Le challenge sui social network mietono nuove vittime, così come avvenuto a Palermo con la cosiddetta challenge “Black out”.
Questa sfida, diffusa su Tik Tok, Facebook e Instagram, è anche chiamata “Chocking game” e “Pass-out game” e ordina allo sfidante di comprimere la carotide fino alla perdita dei sensi, con la falsa convinzione che il tutto provochi euforia. Non è stato così per una bimba di soli 10 anni di Palermo che, purtroppo ha trovato la morte, mentre tentava di partecipare alla challenge. La bimba avrebbe legato al collo la cintura di un accappatoio, finendo in arresto cardiocircolatorio. I danni, purtroppo sono stati irreversibili.
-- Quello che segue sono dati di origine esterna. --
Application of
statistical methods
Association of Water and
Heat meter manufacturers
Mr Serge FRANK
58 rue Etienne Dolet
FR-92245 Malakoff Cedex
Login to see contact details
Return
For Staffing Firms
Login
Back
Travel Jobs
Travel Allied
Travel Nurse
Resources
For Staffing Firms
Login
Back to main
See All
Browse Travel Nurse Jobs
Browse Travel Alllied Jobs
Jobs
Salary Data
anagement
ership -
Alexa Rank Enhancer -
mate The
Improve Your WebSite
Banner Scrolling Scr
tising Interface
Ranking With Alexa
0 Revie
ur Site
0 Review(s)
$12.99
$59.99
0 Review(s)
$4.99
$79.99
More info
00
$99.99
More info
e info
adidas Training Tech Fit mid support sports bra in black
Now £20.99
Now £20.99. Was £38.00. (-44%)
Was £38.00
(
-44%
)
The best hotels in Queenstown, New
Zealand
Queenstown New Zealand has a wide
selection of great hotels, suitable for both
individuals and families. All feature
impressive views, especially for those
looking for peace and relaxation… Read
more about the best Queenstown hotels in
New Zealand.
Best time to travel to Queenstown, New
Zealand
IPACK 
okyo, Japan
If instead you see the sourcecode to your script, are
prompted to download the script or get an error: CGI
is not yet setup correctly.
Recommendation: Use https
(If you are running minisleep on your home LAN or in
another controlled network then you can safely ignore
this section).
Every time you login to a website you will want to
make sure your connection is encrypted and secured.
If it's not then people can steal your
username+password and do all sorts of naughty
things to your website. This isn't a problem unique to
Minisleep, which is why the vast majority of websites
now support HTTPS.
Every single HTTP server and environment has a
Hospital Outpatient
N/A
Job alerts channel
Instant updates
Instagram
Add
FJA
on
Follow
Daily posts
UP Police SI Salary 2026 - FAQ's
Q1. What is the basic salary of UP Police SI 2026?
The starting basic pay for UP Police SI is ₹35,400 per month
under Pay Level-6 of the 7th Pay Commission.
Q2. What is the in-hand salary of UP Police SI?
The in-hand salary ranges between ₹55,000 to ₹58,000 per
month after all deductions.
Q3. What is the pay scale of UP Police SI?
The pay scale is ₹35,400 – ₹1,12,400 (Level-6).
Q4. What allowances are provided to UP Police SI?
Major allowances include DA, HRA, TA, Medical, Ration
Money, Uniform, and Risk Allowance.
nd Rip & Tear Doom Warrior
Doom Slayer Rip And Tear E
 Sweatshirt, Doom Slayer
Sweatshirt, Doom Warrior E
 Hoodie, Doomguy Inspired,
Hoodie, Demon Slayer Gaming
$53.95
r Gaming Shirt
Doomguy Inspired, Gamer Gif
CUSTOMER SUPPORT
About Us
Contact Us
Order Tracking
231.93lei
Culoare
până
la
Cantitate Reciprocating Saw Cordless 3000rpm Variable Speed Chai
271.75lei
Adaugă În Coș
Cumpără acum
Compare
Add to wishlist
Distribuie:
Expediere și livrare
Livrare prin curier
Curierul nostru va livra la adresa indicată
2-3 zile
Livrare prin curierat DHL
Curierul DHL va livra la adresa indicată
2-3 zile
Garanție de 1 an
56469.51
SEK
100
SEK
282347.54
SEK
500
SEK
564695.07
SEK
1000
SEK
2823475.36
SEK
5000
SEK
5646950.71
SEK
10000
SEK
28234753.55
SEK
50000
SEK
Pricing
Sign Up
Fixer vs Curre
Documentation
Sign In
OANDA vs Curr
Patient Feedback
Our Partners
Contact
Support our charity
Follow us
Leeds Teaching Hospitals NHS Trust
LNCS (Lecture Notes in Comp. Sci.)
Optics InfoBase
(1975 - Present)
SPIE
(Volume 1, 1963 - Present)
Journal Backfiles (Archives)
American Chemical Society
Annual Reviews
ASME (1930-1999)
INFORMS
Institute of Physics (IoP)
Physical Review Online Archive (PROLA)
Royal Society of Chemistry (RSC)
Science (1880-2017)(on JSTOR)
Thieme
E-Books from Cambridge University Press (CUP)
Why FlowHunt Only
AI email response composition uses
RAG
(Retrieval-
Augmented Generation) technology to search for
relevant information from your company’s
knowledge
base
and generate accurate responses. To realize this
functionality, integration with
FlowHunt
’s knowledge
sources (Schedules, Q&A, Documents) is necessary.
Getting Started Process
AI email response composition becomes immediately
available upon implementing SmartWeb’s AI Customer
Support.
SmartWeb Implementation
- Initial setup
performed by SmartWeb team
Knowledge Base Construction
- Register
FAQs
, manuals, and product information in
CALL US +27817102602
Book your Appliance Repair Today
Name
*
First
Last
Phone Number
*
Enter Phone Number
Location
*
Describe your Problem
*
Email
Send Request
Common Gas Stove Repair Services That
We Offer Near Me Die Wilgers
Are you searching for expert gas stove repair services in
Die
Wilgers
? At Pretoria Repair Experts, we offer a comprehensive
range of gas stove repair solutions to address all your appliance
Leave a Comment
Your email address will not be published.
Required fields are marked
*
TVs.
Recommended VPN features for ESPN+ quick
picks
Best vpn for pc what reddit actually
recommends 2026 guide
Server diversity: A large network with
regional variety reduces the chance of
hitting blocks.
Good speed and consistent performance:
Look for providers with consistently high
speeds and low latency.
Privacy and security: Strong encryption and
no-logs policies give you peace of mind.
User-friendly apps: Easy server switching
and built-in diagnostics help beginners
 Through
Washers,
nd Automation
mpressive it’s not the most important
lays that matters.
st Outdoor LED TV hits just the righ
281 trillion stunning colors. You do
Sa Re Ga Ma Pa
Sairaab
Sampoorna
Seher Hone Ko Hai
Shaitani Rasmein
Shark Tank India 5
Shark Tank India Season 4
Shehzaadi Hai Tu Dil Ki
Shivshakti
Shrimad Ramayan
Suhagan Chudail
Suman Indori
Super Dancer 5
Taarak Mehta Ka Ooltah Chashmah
Sul caso la Procura ha aperto un fascicolo ipotizzando l’istigazione al suicidio.
Su cosa si nasconde dietro il mondo delle challenge e sul perché i giovanissimi ne sono quasi ossessionati Tarantini Time ha interpellato il professore Alessandro Meluzzi, criminologo e psichiatra.
Professor Meluzzi, secondo lei, perché i giovani sono attratti dalle sfide estreme?
“Nell’adolescenza, certe dinamiche richiamano quelli che in tempi passati erano definiti ‘riti di passaggio’, dove tra una fase e l’altra vi erano prove fisiche e di resistenza. Questi vecchi riti, che avevano una funzione autodistruttiva, li ritroviamo oggi nella fase adolescenziale”.
Crede che la pandemia e la conseguente libertà limitata possa in qualche modo influire sul loro comportamento?
“L’isolamento dei minori, il cosiddetto distanziamento sociale, produce gravi rischi, tra questi vi è il prevalere della vita virtuale su quella reale. I ragazzi non socializzano, non si confrontano, vivono in un mondo che non esiste”.
Questo passaggio cosa comporta?
“Perdere il contatto con la realtà, distanziarsi da tutto e tutti porta indubbiamente e inevitabilmente verso la depressione e tutto ciò che di negativo questa comporta”.
Partecipare a queste challenge, quindi, che effetto produce sui ragazzi?
“Partecipare a questi giochi che prevedono il rischio, rappresenta innanzitutto un fattore di pericolo, dai giovani però sono percepiti come un qualcosa che serve a introdurre movimento, a scuotere”.
In conclusione possiamo dire, ad esempio, che privare i ragazzi della didattica in presenza, rendendo virtuale anche il mondo della scuola, possa essere un fattore scatenante?
“Le cose potrebbero essere correlate, considerando che il minore isolato tende a vivere per la maggior parte del tempo una vita virtuale con conseguente depressione che porta all’autodistruzione. Dunque, il concetto potrebbe essere spiegato schematicamente in tre punti conseguenziali tra loro: isolamento, depressione e autodistruzione”.